--- START ---
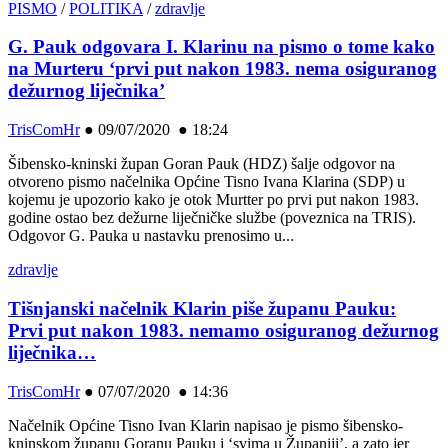
PISMO
/
POLITIKA
/
zdravlje
G. Pauk odgovara I. Klarinu na pismo o tome kako
na Murteru ‘prvi put nakon 1983. nema osiguranog
dežurnog liječnika’
TrisComHr
●
09/07/2020 ● 18:24
Šibensko-kninski župan Goran Pauk (HDZ) šalje odgovor na
otvoreno pismo načelnika Općine Tisno Ivana Klarina (SDP) u
kojemu je upozorio kako je otok Murtter po prvi put nakon 1983.
godine ostao bez dežurne liječničke službe (poveznica na TRIS).
Odgovor G. Pauka u nastavku prenosimo u...
zdravlje
Tišnjanski načelnik Klarin piše županu Pauku:
Prvi put nakon 1983. nemamo osiguranog dežurnog
liječnika…
TrisComHr
●
07/07/2020 ● 14:36
Načelnik Općine Tisno Ivan Klarin napisao je pismo šibensko-
kninskom županu Goranu Pauku i ‘svima u Županiji’, a zato jer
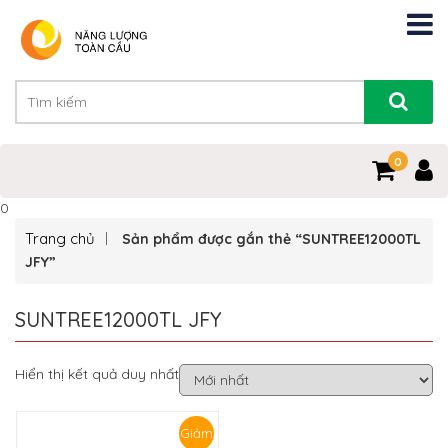
0
0
Trang chủ
Sản phẩm được gắn thẻ “SUNTREE12000TL
JFY”
SUNTREE12000TL JFY
Hiển thị kết quả duy nhất
Giảm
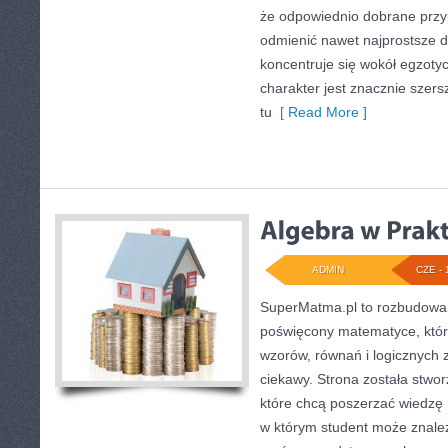
że odpowiednio dobrane przyp
odmienić nawet najprostsze d
koncentruje się wokół egzotyc
charakter jest znacznie szer
tu
[ Read More ]
ADMIN
CZE - 
SuperMatma.pl to rozbudowan
poświęcony matematyce, który
wzorów, równań i logicznych 
ciekawy. Strona została stwo
które chcą poszerzać wiedzę
w którym student może znale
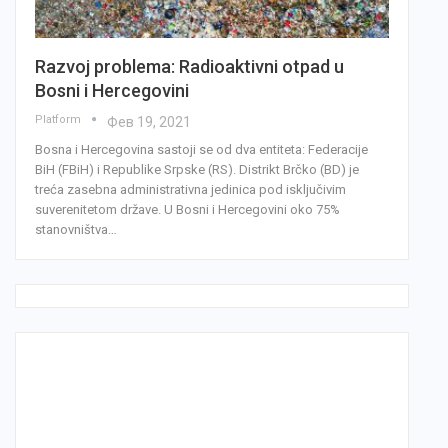
Razvoj problema: Radioaktivni otpad u
Bosni i Hercegovini
Platform
Фев 19, 2021
Bosna i Hercegovina sastoji se od dva entiteta: Federacije
BiH (FBiH) i Republike Srpske (RS). Distrikt Brčko (BD) je
treća zasebna administrativna jedinica pod isključivim
suverenitetom države. U Bosni i Hercegovini oko 75%
stanovništva…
--- END ---
### Exercise
Wherever "Općine" occurs in the records above, copy the line it sits in.

### Solution to this exercise
otvoreno pismo načelnika Općine Tisno Ivana Klarina (SDP) u
Načelnik Općine Tisno Ivan Klarin napisao je pismo šibensko-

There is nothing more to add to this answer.